Los productores mencionan en los títulos el hecho de que el personaje de Khomyuk fue creado para representar a todos los científicos que colaboraron en la investigación del desastre. Lo mismo podrían haber hecho con el resto de la serie, que en gran medida también recibe ese mismo tratamiento simplista típicamente hollywoodense.
Ahí están los valientes bomberos condenados a muerte, ignorantes de los peligros de la radiación (ninguno de ellos trepó sobre los escombros del reactor en 1986, como muestra la serie: echaban agua al techo para evitar que las llamas se extendieran a la unidad 3, que no estaba dañada). También los heroicos y voluntariosos mineros llevados a Chernóbil para excavar debajo del reactor y evitar la contaminación de las napas subterráneas, dispuestos a trabajar desnudos para hacer su trabajo (la serie no lo dice, pero su esfuerzo sirvió de poco y nada). Y qué decir de los juiciosos y dedicados pilotos de helicóptero, arriesgándose a sufrir radiotoxemia para arrojar sus cargas de arena, boro y plomo sobre los restos del reactor (si bien es cierto que un helicóptero se estrelló y sus tripulantes murieron, el accidente ocurrió meses después y no tuvo nada que ver con la radiación).

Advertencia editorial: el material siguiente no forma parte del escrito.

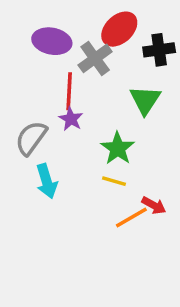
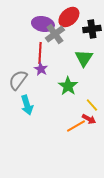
purple ellipse: (52, 41) -> (43, 24), moved
yellow line: (114, 181) -> (92, 105), moved, turned 32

Así podríamos seguir. Ni me hagan hablar de esa columna de luz azul que se eleva deslumbrante desde el reactor expuesto hacia el cielo nocturno: efectivamente, un reactor nuclear expuesto puede proyectar un halo azul -algo llamado radiación de Cherenkov-, pero de ninguna manera la unidad 4 tuvo alguna vez el aspecto de Minas Morgul en El señor de los anillos.
Sin embargo, al final, todo eso importa poco. Porque lo que sí logra captar Chernobyl es una verdad básica: que el desastre tuvo más que ver con las mentiras, el engaño y la descomposición de un sistema político que con las fallas de ingeniería, las malas decisiones de los técnicos o el pésimo entrenamiento de los operarios (y, ya que estamos, tampoco con las bondades o peligros inherentes a la energía nuclear).
Chernobyl no solo es lúgubre por toda esa destrucción y esas muertes: la imperiosa necesidad de mentir y de tragarse las mentiras de los superiores es tan pesada para los personajes como el plomo arrojado sobre el reactor. Es cierto que esta verdad también está simplificada en la trama, sobre todo en el último episodio, que muestra el juicio a los tres máximos responsables de la planta.
No quiero revelar demasiado sobre esas escenas, más allá de que están llenas de tensión y dramatismo, y son de las mejores de toda la miniserie. Pero pertenecen más a una película de juicio norteamericana que a algún verosímil de la jurisprudencia soviética. La idea de que alguien ose decir la verdad ante los poderosos en una corte soviética no es más descabellada que tantas otras cosas en el conjunto de Chernobyl. El camino que toma la serie para llegar a la verdad es menos importante que el hecho de que finalmente llega a ella. Al terminar de ver Chernobyl, los espectadores tal vez hayan entendido que las personas y las máquinas, juntas, pueden provocar cosas horrendas, como una catástrofe nuclear. Si además de eso también entienden que en este caso el desastre fue más culpa de un gobierno y sus apparátchiks, mucho mejor.